Tchad : les libertés politiques menacées par une répression croissante
Tchad : les libertés politiques sous pression avec des condamnations controversées
Au Tchad, la condamnation à huit ans de prison de huit membres de la coalition d’opposition GCAP a déclenché une vague de protestations parmi les acteurs politiques. Prononcée en mai 2026, cette décision judiciaire est perçue par l’opposition comme une preuve supplémentaire de l’autoritarisme grandissant du régime.
Les réactions sont unanimes : cette sentence symbolise un recul inquiétant des libertés publiques dans le pays. Si certains observateurs estiment que ce verdict s’inscrit dans la continuité des tensions politiques, d’autres y voient un virage dangereux vers une répression systématique de toute voix dissidente.
Un procès controversé et des accusations de justice instrumentalisée
Alifa Younous Mahamat, coordinateur en Europe du Parti socialiste sans frontière (PSF), dénonce des conditions de procès non conformes aux standards d’une justice équitable. Selon lui, cette condamnation illustre une stratégie délibérée pour étouffer les opposants et museler les revendications démocratiques.

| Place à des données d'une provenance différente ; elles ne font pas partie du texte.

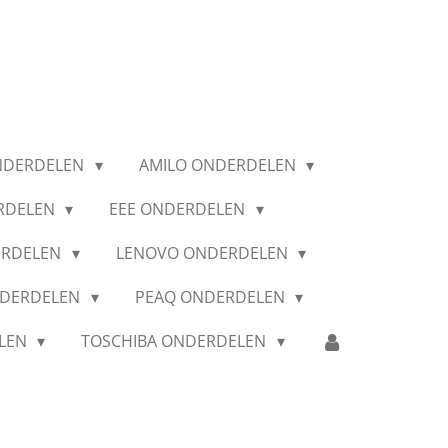
NDERDELEN
AMILO ONDERDELEN
RDELEN
EEE ONDERDELEN
ERDELEN
LENOVO ONDERDELEN
NDERDELEN
PEAQ ONDERDELEN
ELEN
TOSCHIBA ONDERDELEN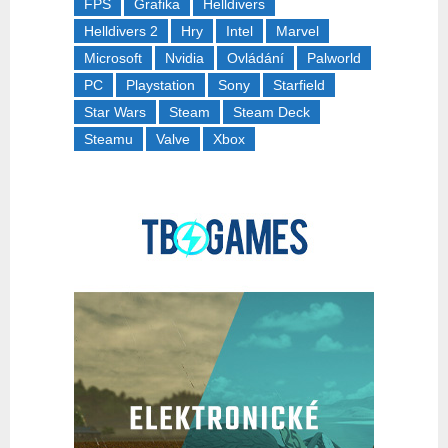
FPS
Grafika
Helldivers
Helldivers 2
Hry
Intel
Marvel
Microsoft
Nvidia
Ovládání
Palworld
PC
Playstation
Sony
Starfield
Star Wars
Steam
Steam Deck
Steamu
Valve
Xbox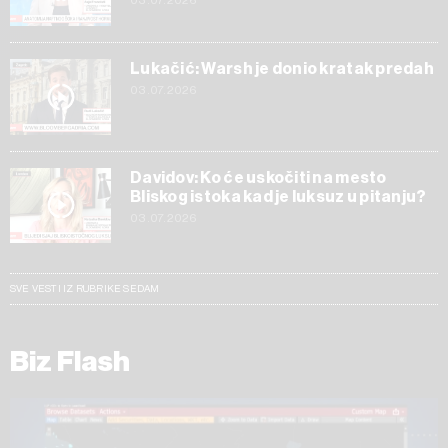
03.07.2026
Lukačić: Warsh je donio kratak predah
03.07.2026
Davidov: Ko će uskočiti na mesto
Bliskog istoka kad je luksuz u pitanju?
03.07.2026
SVE VESTI IZ RUBRIKE SEDAM
Biz Flash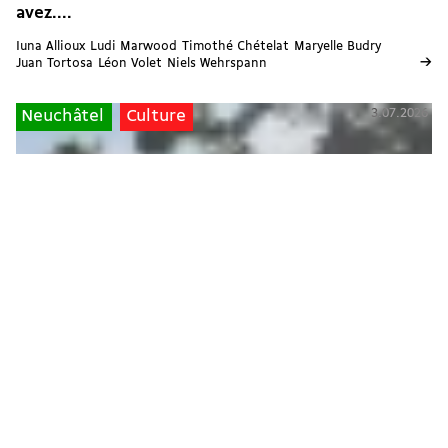
avez....
Iuna Allioux
Ludi Marwood
Timothé Chételat
Maryelle Budry
→
Juan Tortosa
Léon Volet
Niels Wehrspann
3.07.2026
Neuchâtel
Culture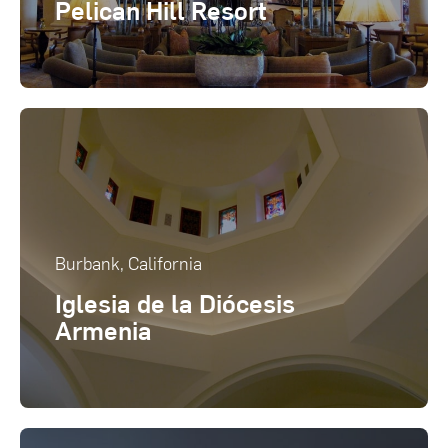
Pelican Hill Resort
Burbank, California
Iglesia de la Diócesis
Armenia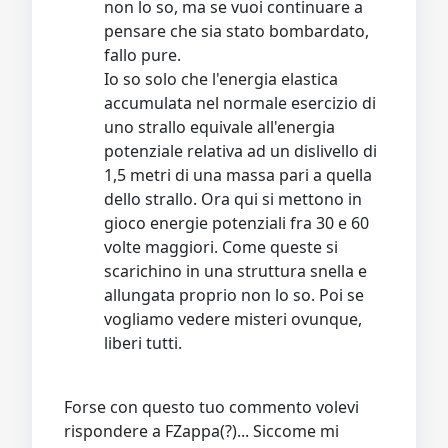
non lo so, ma se vuoi continuare a
pensare che sia stato bombardato,
fallo pure.
Io so solo che l'energia elastica
accumulata nel normale esercizio di
uno strallo equivale all'energia
potenziale relativa ad un dislivello di
1,5 metri di una massa pari a quella
dello strallo. Ora qui si mettono in
gioco energie potenziali fra 30 e 60
volte maggiori. Come queste si
scarichino in una struttura snella e
allungata proprio non lo so. Poi se
vogliamo vedere misteri ovunque,
liberi tutti.
Forse con questo tuo commento volevi
rispondere a FZappa(?)... Siccome mi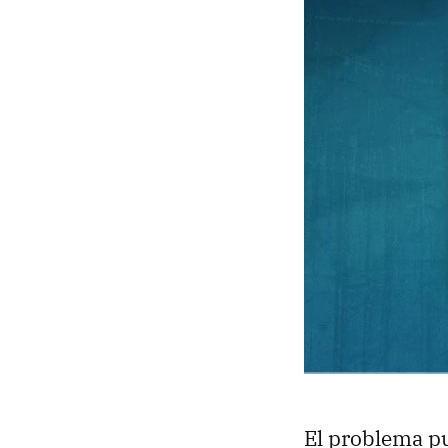
El problema pu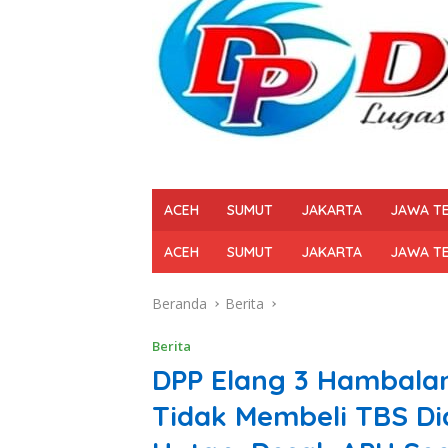
ACEH
SUMUT
JAKARTA
JAWA T
ACEH
SUMUT
JAKARTA
JAWA T
Beranda
Berita
Berita
DPP Elang 3 Hambala
Tidak Membeli TBS Di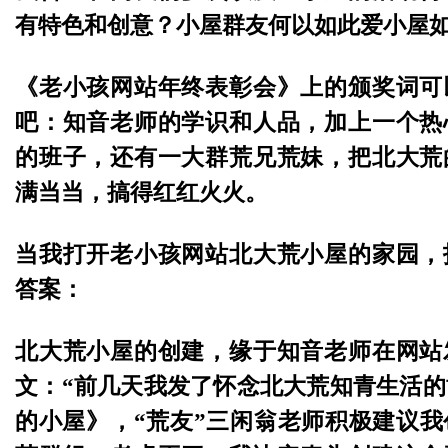
有特色和创意？小屋群友何以如此爱小屋
《老小孩网站年终表彰会》上的颁奖词可
吧：知音老师的学识和人品，加上一个热
的班子，还有一大群荒兄荒妹，把北大荒
满当当，搞得红红火火。
当我打开老小孩网站北大荒小屋的家园，
答案：
北大荒小屋的创建，缘于知音老师在网站
文：“前几天我发了怀念北大荒知青生活
的小屋》，“荒友”三闲翁老师积极建议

Le responsable politique rappelle une série d’événements récents ayant frappé l’opposition tchadienne :
- La condamnation de Succès Masra, figure majeure de l’opposition ;
- La déchéance de nationalité de militants en exil ;
- La mort de Yaya Dillo, leader du PSF, lors d’une opération militaire en 2024 ;
- L’emprisonnement secret de Robert Gam, secrétaire général du PSF, avant son exil forcé.
Pour Alifa Younous Mahamat, la justice tchadienne est désormais devenue un instrument politique, utilisé pour neutraliser les opposants et empêcher toute alternance démocratique.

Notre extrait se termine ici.